==== Dataset records
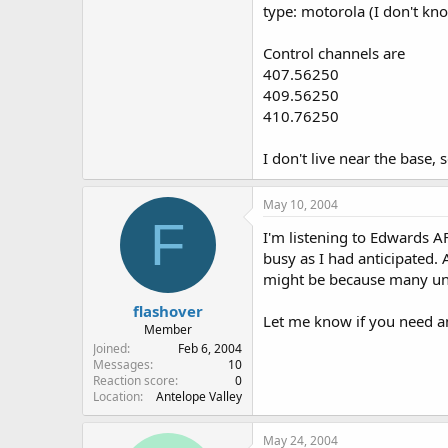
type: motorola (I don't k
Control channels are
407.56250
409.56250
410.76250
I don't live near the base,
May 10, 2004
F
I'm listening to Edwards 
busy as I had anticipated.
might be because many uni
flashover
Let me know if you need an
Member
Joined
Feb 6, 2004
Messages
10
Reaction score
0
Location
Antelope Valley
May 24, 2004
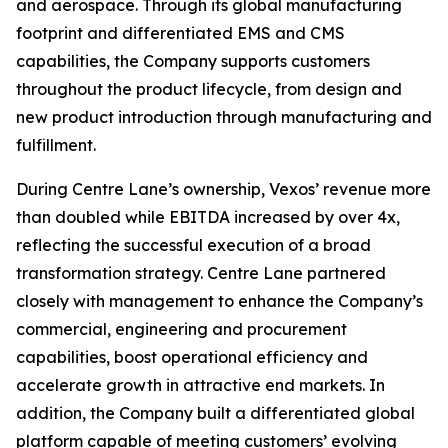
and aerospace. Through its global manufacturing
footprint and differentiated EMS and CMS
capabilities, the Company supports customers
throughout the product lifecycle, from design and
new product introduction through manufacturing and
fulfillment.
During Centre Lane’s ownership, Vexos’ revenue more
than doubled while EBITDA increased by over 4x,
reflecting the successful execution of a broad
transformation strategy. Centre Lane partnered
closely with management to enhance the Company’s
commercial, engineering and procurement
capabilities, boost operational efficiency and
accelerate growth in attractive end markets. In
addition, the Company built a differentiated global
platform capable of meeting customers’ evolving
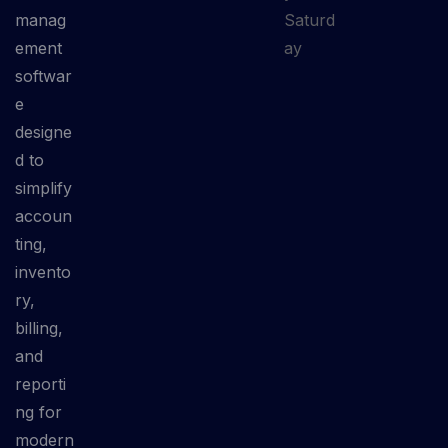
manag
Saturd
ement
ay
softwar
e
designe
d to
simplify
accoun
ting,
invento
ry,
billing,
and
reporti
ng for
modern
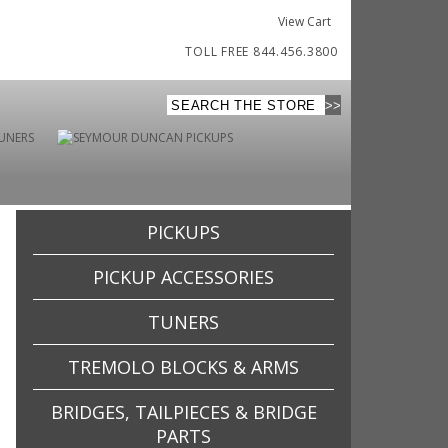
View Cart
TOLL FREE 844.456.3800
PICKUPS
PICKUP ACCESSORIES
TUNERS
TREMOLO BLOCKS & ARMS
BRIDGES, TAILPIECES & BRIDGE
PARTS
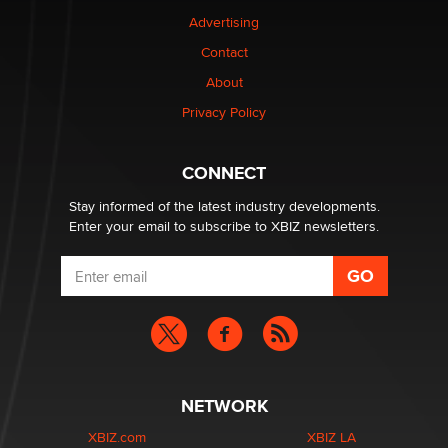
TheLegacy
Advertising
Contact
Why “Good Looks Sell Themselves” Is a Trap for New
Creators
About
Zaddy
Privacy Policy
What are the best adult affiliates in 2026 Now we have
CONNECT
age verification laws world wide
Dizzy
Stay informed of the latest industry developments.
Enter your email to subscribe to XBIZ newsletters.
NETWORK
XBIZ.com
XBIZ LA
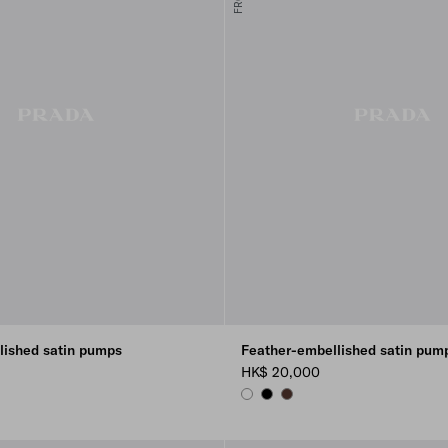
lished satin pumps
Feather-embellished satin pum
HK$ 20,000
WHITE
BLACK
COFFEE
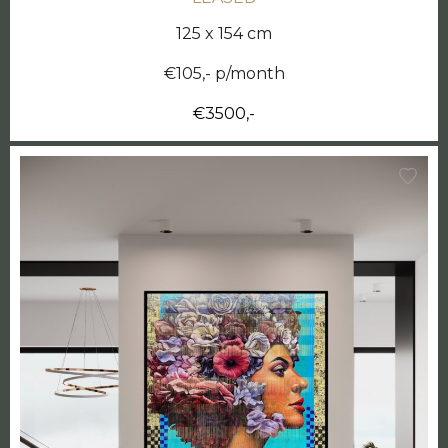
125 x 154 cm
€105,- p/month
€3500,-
========
▶ _Task goal_
Show every line above in which the word "Centre" occurs.

▶ _Exercise output_
During Centre Lane’s ownership, Vexos’ revenue more
transformation strategy. Centre Lane partnered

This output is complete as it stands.